--- EXERCISE ---
Without the pictures, extract every line from the start of the material to the line containing "grammar or even", both ends included.

--- DATA ---
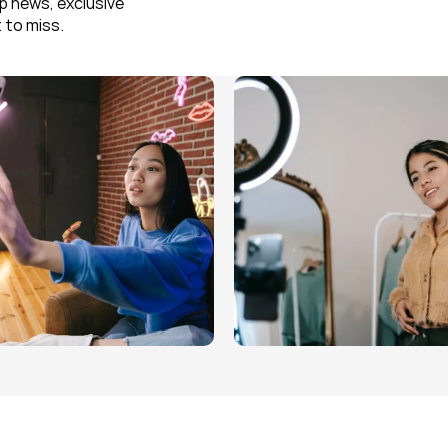
 news, exclusive 
 to miss.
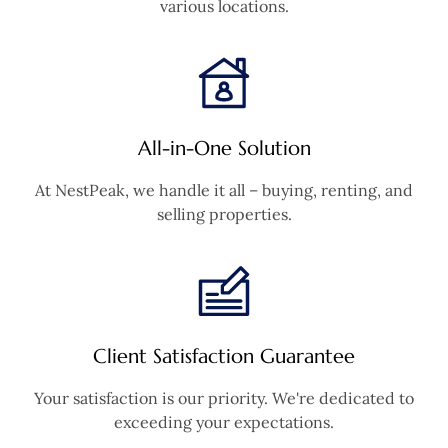
various locations.
All-in-One Solution
At NestPeak, we handle it all – buying, renting, and
selling properties.
Client Satisfaction Guarantee
Your satisfaction is our priority. We're dedicated to
exceeding your expectations.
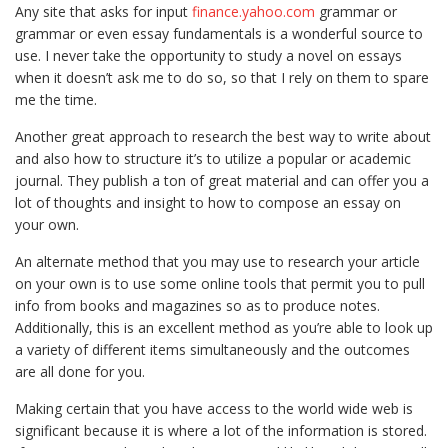
Any site that asks for input
finance.yahoo.com
grammar or
grammar or even essay fundamentals is a wonderful source to
use. I never take the opportunity to study a novel on essays
when it doesn’t ask me to do so, so that I rely on them to spare
me the time.
Another great approach to research the best way to write about
and also how to structure it’s to utilize a popular or academic
journal. They publish a ton of great material and can offer you a
lot of thoughts and insight to how to compose an essay on
your own.
An alternate method that you may use to research your article
on your own is to use some online tools that permit you to pull
info from books and magazines so as to produce notes.
Additionally, this is an excellent method as you’re able to look up
a variety of different items simultaneously and the outcomes
are all done for you.
Making certain that you have access to the world wide web is
significant because it is where a lot of the information is stored.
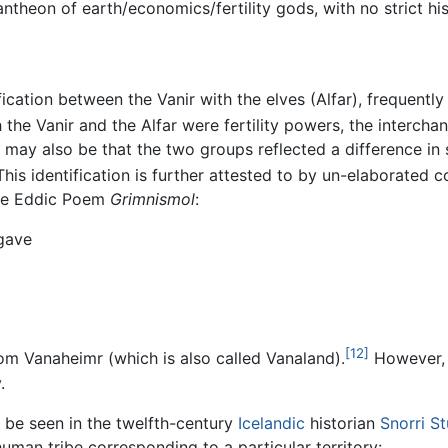
ntheon of earth/economics/fertility gods, with no strict his
ication between the Vanir with the elves (Alfar), frequently
the Vanir and the Alfar were fertility powers, the intercha
It may also be that the two groups reflected a difference in
his identification is further attested to by un-elaborated
 the Eddic Poem
Grimnismol
:
 gave
[12]
rom Vanaheimr (which is also called Vanaland).
However, 
.
 be seen in the twelfth-century
Icelandic
historian
Snorri S
man tribe corresponding to a particular territory:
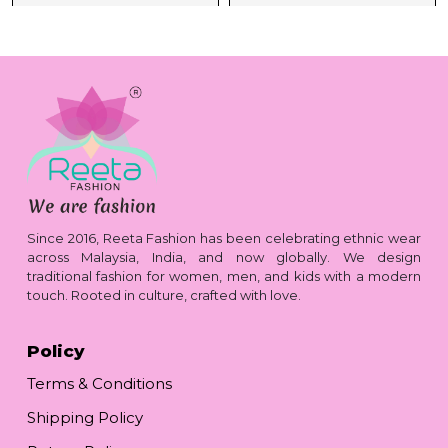
Since 2016, Reeta Fashion has been celebrating ethnic wear
across Malaysia, India, and now globally. We design
traditional fashion for women, men, and kids with a modern
touch. Rooted in culture, crafted with love.
Policy
Terms & Conditions
Shipping Policy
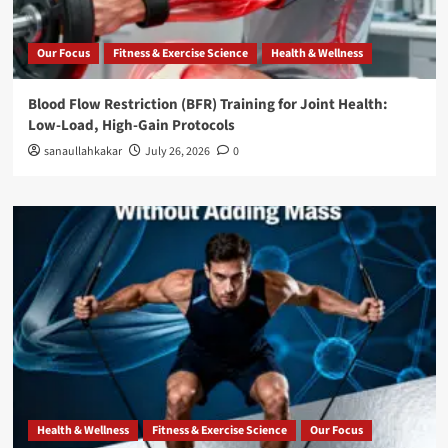
Our Focus
Fitness & Exercise Science
Health & Wellness
Blood Flow Restriction (BFR) Training for Joint Health:
Low-Load, High-Gain Protocols
sanaullahkakar
July 26, 2026
0
Health & Wellness
Fitness & Exercise Science
Our Focus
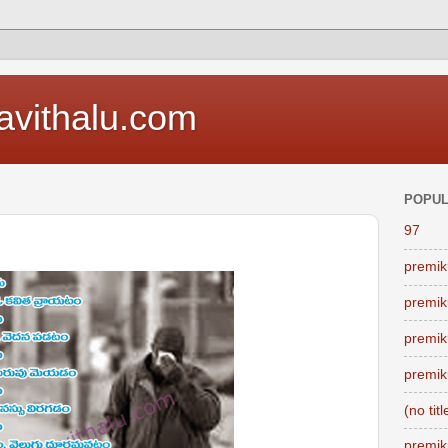
vithalu.com
POPUL
97
premik
premik
premik
premik
(no titl
premik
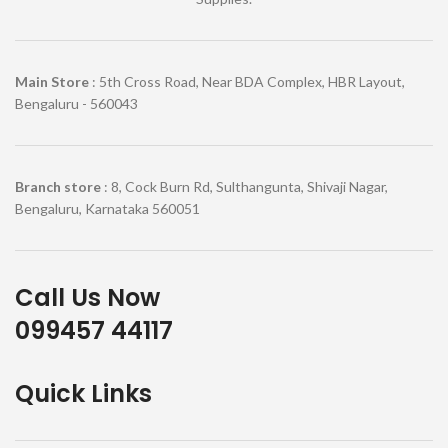
Main Store
: 5th Cross Road, Near BDA Complex, HBR Layout,
Bengaluru - 560043
Branch store
: 8, Cock Burn Rd, Sulthangunta, Shivaji Nagar,
Bengaluru, Karnataka 560051
Call Us Now
099457 44117
Quick Links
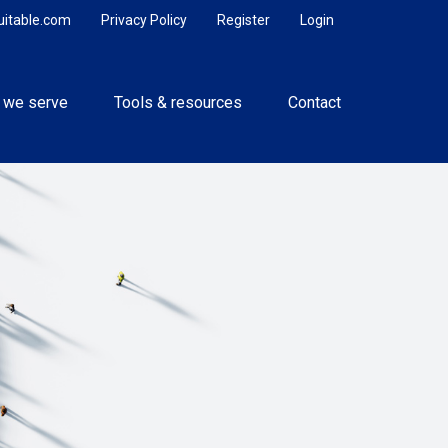
uitable.com
Privacy Policy
Register
Login
 we serve
Tools & resources
Contact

--- FINISHED EXERCISE ---
 news, exclusive 
 to miss.
various locations.
All-in-One Solution
At NestPeak, we handle it all – buying, renting, and
selling properties.
Client Satisfaction Guarantee
Your satisfaction is our priority. We're dedicated to
exceeding your expectations.
Any site that asks for input
finance.yahoo.com
grammar or
grammar or even essay fundamentals is a wonderful source to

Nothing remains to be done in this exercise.